Transcribed page contents
-------

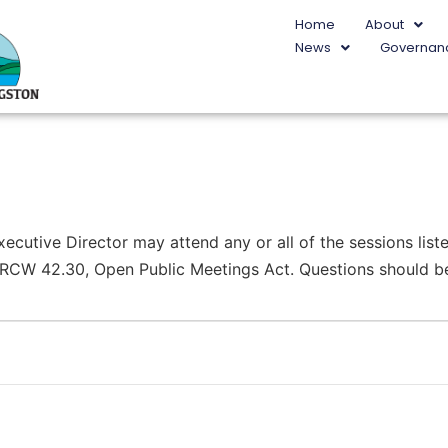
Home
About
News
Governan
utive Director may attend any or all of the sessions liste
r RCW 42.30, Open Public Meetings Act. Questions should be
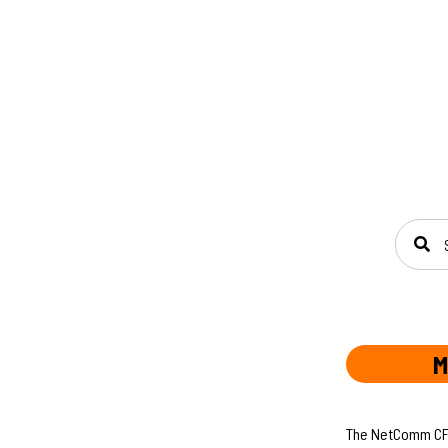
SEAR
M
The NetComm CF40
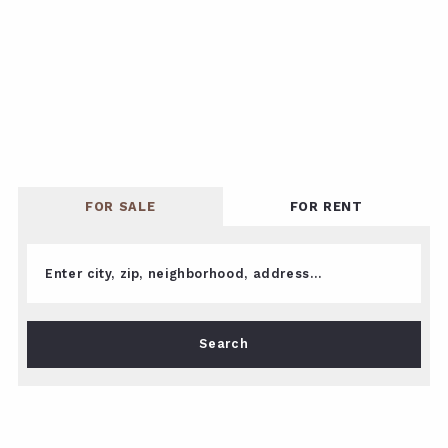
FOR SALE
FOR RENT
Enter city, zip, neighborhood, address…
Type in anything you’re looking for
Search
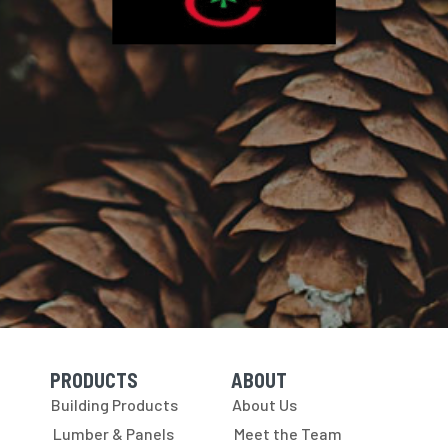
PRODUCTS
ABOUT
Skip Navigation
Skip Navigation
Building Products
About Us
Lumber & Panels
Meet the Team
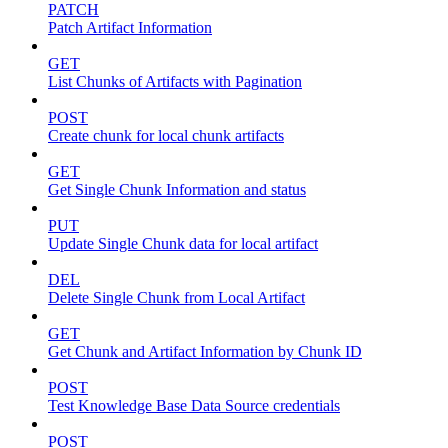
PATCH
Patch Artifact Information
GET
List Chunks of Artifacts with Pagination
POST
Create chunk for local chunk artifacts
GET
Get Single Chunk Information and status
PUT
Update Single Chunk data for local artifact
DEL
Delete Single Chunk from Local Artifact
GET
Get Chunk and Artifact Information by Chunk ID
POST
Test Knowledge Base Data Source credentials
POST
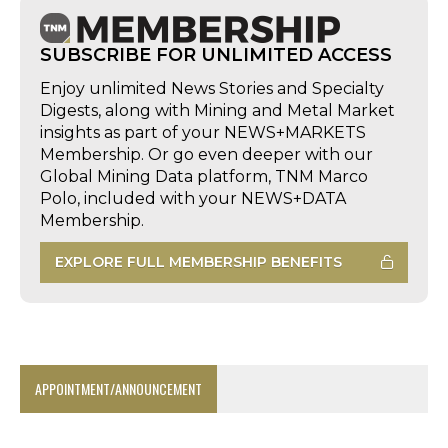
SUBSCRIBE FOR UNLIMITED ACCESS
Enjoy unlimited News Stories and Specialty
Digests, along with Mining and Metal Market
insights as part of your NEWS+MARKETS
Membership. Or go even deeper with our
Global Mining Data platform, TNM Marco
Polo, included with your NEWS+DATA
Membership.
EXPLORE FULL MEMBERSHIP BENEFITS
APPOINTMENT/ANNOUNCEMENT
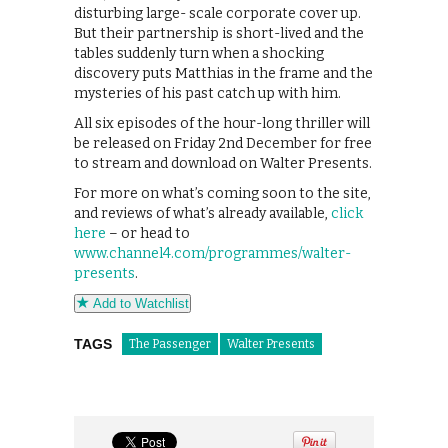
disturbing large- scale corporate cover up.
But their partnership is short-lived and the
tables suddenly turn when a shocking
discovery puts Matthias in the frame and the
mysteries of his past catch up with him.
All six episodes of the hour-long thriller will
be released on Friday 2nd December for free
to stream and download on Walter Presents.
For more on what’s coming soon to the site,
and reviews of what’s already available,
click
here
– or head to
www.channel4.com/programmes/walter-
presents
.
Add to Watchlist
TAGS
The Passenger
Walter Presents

-------

PROBLEM DESCRIPTION:
Print every record exactly, without the pictures.

RESULT:
Home
About
News
Governan
utive Director may attend any or all of the sessions liste
r RCW 42.30, Open Public Meetings Act. Questions should be
SEAR
M
The NetComm CF40
FOR SALE
FOR RENT
Enter city, zip, neighborhood, address…
Type in anything you’re looking for
Search
PRODUCTS
ABOUT
Skip Navigation
Skip Navigation
Building Products
About Us
Lumber & Panels
Meet the Team
PATCH
Patch Artifact Information
GET
List Chunks of Artifacts with Pagination
POST
Create chunk for local chunk artifacts
GET
Get Single Chunk Information and status
PUT
Update Single Chunk data for local artifact
DEL
Delete Single Chunk from Local Artifact
GET
Get Chunk and Artifact Information by Chunk ID
POST
Test Knowledge Base Data Source credentials
POST
SUBSCRIBE FOR UNLIMITED ACCESS
Enjoy unlimited News Stories and Specialty
Digests, along with Mining and Metal Market
insights as part of your NEWS+MARKETS
Membership. Or go even deeper with our
Global Mining Data platform, TNM Marco
Polo, included with your NEWS+DATA
Membership.
EXPLORE FULL MEMBERSHIP BENEFITS
APPOINTMENT/ANNOUNCEMENT
disturbing large- scale corporate cover up.
But their partnership is short-lived and the
tables suddenly turn when a shocking
discovery puts Matthias in the frame and the
mysteries of his past catch up with him.
All six episodes of the hour-long thriller will
be released on Friday 2nd December for free
to stream and download on Walter Presents.
For more on what’s coming soon to the site,
and reviews of what’s already available,
click
here
– or head to
www.channel4.com/programmes/walter-
presents
.
Add to Watchlist
TAGS
The Passenger
Walter Presents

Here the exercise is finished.